EXERCISE DATA |
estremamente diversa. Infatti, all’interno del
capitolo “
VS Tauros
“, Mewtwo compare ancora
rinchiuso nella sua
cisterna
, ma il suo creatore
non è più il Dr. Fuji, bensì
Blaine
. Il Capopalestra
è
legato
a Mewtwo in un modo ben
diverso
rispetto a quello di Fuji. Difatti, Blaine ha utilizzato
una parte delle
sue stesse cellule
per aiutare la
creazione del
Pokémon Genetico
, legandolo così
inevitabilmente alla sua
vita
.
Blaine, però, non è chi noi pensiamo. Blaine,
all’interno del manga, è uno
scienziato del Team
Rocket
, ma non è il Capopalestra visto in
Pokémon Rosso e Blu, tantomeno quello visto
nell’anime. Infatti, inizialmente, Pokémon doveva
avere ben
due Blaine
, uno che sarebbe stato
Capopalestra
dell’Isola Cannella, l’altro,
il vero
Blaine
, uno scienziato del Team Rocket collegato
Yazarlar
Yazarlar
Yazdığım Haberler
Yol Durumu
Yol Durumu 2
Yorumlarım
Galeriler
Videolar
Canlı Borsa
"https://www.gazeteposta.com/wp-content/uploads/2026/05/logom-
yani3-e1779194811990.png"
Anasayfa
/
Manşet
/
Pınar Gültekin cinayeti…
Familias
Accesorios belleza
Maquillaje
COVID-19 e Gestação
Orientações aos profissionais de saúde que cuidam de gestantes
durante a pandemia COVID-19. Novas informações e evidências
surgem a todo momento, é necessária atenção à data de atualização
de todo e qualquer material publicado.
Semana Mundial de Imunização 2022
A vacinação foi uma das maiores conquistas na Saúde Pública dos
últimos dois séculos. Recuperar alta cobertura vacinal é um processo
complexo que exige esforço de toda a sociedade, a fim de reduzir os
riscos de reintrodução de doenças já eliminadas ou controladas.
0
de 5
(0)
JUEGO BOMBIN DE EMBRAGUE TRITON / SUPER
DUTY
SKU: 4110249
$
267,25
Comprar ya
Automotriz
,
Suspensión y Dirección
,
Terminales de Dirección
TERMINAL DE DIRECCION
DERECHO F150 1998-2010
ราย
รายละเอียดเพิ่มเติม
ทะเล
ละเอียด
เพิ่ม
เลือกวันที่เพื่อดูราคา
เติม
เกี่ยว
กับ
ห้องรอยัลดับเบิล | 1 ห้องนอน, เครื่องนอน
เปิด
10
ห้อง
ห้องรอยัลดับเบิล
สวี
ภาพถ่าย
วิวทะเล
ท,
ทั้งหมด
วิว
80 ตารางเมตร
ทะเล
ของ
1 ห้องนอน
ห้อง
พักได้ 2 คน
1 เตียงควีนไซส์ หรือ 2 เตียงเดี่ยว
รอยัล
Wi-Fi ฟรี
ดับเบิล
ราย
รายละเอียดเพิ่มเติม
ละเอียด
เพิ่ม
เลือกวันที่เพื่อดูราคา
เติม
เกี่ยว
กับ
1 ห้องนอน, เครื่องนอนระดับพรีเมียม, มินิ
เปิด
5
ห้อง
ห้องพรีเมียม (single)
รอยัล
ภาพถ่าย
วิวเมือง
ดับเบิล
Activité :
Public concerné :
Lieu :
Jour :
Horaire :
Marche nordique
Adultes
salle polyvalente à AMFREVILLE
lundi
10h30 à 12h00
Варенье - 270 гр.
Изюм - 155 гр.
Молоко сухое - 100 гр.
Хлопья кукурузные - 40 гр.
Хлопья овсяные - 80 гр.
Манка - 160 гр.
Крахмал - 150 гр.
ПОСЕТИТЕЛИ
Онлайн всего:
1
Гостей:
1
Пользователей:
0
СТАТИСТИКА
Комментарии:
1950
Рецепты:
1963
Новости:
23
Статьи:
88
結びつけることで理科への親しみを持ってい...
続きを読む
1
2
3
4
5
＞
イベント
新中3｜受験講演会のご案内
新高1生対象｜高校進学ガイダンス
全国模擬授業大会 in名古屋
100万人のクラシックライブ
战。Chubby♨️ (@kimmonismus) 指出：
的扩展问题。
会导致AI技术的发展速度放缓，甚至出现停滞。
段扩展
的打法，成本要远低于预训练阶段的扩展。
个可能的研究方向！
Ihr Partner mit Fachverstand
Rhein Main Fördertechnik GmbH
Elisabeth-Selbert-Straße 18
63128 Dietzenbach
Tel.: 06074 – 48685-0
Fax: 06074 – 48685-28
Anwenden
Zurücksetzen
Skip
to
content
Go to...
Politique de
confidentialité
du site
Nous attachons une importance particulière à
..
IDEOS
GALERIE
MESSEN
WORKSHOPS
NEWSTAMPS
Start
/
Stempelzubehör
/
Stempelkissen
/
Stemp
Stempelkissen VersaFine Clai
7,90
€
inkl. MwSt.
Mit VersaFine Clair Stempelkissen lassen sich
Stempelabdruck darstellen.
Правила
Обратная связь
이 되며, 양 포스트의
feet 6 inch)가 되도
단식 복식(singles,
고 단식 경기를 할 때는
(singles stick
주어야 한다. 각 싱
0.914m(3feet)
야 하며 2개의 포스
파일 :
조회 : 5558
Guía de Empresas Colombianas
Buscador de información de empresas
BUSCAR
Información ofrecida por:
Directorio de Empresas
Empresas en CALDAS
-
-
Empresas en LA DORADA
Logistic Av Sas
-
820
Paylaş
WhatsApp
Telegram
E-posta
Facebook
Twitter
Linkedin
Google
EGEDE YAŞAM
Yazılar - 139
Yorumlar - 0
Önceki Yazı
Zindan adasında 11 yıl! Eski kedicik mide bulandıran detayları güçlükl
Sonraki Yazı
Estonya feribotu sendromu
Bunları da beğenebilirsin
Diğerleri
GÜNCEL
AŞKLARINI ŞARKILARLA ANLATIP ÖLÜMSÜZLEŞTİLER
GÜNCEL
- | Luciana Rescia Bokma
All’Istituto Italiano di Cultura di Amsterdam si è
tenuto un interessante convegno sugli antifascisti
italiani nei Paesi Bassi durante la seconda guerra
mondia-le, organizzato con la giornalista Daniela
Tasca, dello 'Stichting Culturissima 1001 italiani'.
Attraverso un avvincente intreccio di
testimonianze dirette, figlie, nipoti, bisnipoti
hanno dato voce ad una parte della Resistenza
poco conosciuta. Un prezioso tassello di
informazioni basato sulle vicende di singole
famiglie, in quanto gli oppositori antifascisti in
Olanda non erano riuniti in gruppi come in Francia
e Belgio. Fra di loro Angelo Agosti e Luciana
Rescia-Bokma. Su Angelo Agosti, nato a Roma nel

EXERCISE BRIEF |
Present each line from the listing that holds the string "Хлопья".

RESULT |
Хлопья кукурузные - 40 гр.
Хлопья овсяные - 80 гр.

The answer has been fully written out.